Call No. 2 was less than a week later, when his mom was too weak to stand or hold a cup of coffee and told the staff she wanted to see Stan because she was going to die that day. Her vital signs indicated that she had quite a bit more time left,  but Stan went right over to check on her. She was dehydrated. Aides brought her juice and broth and he got her a glass of water with a straw. By dinner time, she was back in the dining room at her appointed table. The next day, she was fine, and she was thrilled when we brought her a big insulated cup with a lid and its own straw to encourage more frequent intake.

I’ve since learned that dehydration is common in the elderly and can mimic dementia (or simply make it worse), along with doing all sorts of other basic and awful things to the body and mind. It’s easy for older people to get dehydrated, too.
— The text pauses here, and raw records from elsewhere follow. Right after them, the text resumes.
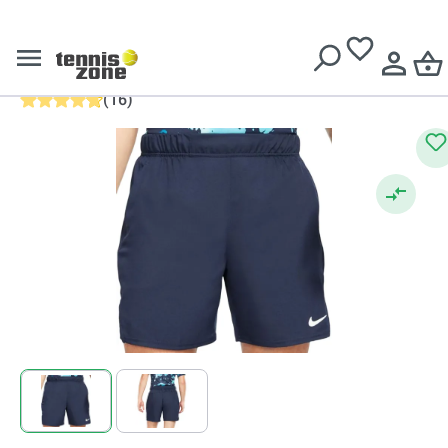
Pantaloni scurți tenis bărbați
Livrare gratuită pentru comenzi de peste
639 Lei
Nike Court Dri-Fit Victory
Short 7in M
(
16
)
Evaluarea medie de 4.7 din 5 stele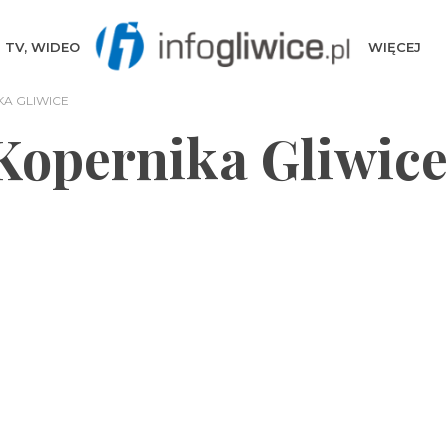
TV, WIDEO
WIĘCEJ
KA GLIWICE
 Kopernika Gliwice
They don’t get thirsty the way younger people do.

Our moms routinely ask about each other through us; they live in the same wing of the building on different floors and sit maybe 15 feet apart in the dining room. But they grew up in the I-Don’t-Want-to-Say-Anything Generation, where it’s acceptable to ask other people about each other rather than talking to the other person directly. Same thing as complaining to us about some aspect of daily life rather than talking to the people who can actually solve the problem — lower the thermostat, hang the picture, figure out why the TV keeps showing the blue screen that says No Signal!

Saturday morning, I’ve got half a mile left to go on the treadmill and Stan answers Call No. 3. This one was about Mom. Mom? I expect these calls about Stan’s mom, not mine — the woman who continues to declare that she’s too young to live where she’s living and that no one there is interested in the same things she is (books, movies, TV.)

Mom had had an accident but she was OK, the aide told me. Her 4-by-6-foot cabinet that is chock-full of store-bought and home-recorded VHS tapes and DVDs had fallen on her and she couldn’t get out from under it. She’s pushed the button on her emergency alert wristband,  which was just what she should have done. She’d been extricated and is waiting now for the cabinet to be screwed to the wall so this won’t happen again. And we are profoundly relieved that this didn’t happen while she was still living alone in her house. Though she had an emergency alert system there as well, the cabinet was in a back room that she didn’t heat and finding her would have taken much longer.

Mom’s sore today but getting around pretty well. I brought her a new pair of shoes this afternoon (heckuva deal at Footwise in Corvallis, last day of their January clearance sale, 20% off the last markdown price) and insisted she take them on a test walk around the hallways, then out to my car. She insisted she wasn’t feeling well, but the new shoes felt good (this is a miracle because they are not the brand she usually wears), it was sunny and warm outside, and as I drove away, she and Irene were rolling along the sidewalk on a genuine constitutional.

What I saw as I drove away was my Mom, yes, but a stiff -limbed elderly woman, making her way slowly along a level surface with her mechanical helper. The Video Cabinet Incident was the first call. It won’t be the last.